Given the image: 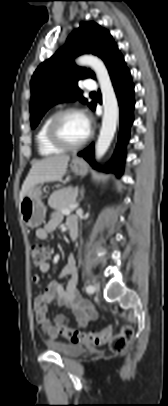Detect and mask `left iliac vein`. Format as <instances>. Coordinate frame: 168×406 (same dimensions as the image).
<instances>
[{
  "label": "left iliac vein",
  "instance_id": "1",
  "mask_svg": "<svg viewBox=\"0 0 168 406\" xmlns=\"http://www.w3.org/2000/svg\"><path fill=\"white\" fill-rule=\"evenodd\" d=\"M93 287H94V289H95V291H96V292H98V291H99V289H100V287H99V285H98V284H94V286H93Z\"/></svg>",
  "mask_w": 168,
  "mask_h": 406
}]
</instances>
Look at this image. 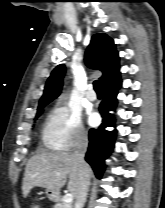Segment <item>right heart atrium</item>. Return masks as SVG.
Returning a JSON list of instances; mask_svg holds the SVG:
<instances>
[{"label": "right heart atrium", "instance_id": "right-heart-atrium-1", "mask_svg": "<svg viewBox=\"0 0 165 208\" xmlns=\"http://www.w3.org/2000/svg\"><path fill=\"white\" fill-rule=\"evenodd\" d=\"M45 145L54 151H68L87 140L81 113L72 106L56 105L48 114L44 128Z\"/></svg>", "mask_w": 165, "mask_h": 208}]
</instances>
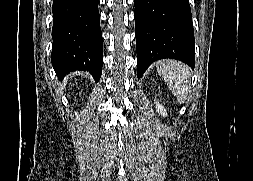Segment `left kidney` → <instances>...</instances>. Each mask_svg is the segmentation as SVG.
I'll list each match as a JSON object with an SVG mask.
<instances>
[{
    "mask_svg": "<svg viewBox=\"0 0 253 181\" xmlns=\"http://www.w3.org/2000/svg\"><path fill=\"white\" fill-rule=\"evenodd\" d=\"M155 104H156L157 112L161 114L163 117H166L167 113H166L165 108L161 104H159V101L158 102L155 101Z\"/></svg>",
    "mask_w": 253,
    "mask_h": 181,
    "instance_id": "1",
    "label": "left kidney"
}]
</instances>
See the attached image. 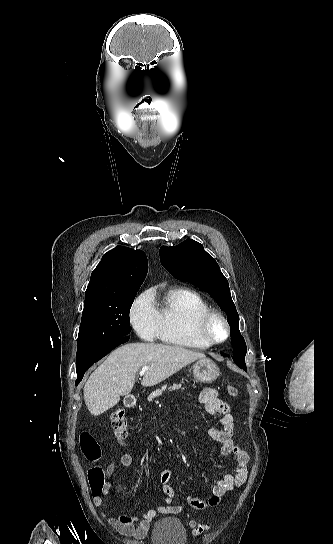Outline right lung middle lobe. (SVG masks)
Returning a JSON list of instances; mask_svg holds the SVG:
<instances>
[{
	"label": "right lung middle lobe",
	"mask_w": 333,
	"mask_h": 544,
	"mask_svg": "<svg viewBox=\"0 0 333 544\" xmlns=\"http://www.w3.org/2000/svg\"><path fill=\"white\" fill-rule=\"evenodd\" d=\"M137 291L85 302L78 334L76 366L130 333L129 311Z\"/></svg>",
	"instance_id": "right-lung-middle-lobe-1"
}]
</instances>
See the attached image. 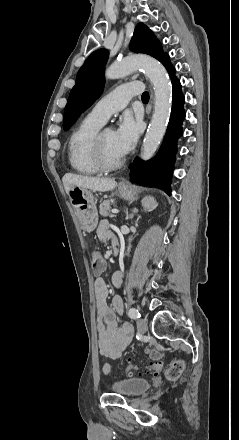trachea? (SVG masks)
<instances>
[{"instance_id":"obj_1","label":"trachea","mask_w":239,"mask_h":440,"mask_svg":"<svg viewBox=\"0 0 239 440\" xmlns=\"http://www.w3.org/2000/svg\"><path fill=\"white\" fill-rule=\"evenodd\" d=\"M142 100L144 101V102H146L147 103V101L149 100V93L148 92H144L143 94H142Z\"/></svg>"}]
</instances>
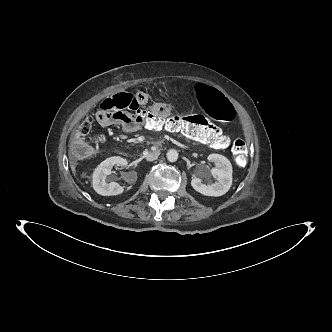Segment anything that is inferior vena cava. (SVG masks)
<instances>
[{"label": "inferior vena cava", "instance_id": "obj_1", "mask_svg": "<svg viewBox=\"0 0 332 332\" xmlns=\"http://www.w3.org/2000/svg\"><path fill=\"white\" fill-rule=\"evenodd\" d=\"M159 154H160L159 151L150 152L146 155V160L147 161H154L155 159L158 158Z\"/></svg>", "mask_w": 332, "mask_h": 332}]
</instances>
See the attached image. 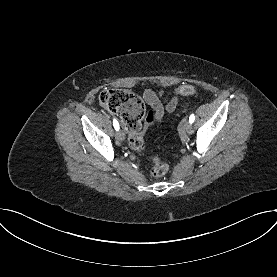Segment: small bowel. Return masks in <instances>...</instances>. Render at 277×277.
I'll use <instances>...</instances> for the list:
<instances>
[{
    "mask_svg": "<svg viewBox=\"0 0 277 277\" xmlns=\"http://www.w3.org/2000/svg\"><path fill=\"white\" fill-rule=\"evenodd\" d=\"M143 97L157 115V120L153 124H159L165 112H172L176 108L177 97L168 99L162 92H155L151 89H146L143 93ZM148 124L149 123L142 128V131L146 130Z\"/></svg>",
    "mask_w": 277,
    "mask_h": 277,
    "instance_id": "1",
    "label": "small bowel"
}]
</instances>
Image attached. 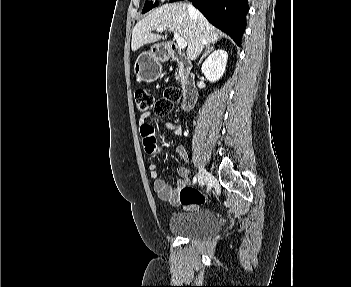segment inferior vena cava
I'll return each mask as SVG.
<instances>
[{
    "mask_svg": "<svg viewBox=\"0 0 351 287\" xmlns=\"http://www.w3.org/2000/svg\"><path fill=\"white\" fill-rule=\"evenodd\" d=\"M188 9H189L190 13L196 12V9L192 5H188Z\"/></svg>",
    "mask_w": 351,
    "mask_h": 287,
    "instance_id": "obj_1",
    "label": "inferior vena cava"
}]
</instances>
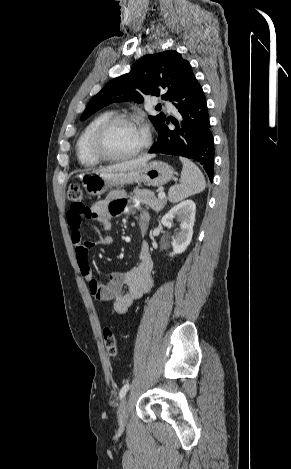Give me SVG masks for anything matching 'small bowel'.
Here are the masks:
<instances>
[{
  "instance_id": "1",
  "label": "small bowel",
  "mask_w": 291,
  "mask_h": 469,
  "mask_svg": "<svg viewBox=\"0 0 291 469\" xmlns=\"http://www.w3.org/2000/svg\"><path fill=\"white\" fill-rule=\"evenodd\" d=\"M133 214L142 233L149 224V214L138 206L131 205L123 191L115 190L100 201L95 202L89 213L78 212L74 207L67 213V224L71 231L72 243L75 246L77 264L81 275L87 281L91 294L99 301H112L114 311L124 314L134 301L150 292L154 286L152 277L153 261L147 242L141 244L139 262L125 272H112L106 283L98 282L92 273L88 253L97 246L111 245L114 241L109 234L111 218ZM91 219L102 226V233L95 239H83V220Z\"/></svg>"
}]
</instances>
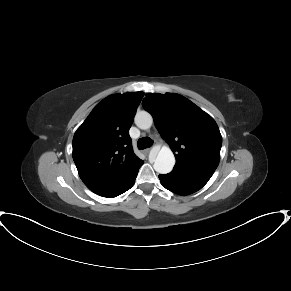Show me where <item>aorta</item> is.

__________________________________________________

Transcribe word for word only the lines from the one with "Give me SVG" through the end of the listing; every picture is to be omitted.

Give me SVG masks for anything matching 'small bowel'.
Here are the masks:
<instances>
[{
  "instance_id": "1",
  "label": "small bowel",
  "mask_w": 291,
  "mask_h": 469,
  "mask_svg": "<svg viewBox=\"0 0 291 469\" xmlns=\"http://www.w3.org/2000/svg\"><path fill=\"white\" fill-rule=\"evenodd\" d=\"M133 214L142 233L149 224V214L138 206L131 205L123 191L115 190L100 201L95 202L89 213L78 212L74 207L67 213V224L71 231L72 243L75 246L77 264L81 275L87 281L91 294L99 301H112L114 311L124 314L134 301L150 292L154 286L152 277L153 261L147 242L141 244L139 262L125 272H112L106 283L98 282L92 273L88 253L97 246L111 245L114 241L109 234L111 218ZM91 219L102 226V233L95 239H83V220Z\"/></svg>"
}]
</instances>
Show me where <item>aorta</item> is.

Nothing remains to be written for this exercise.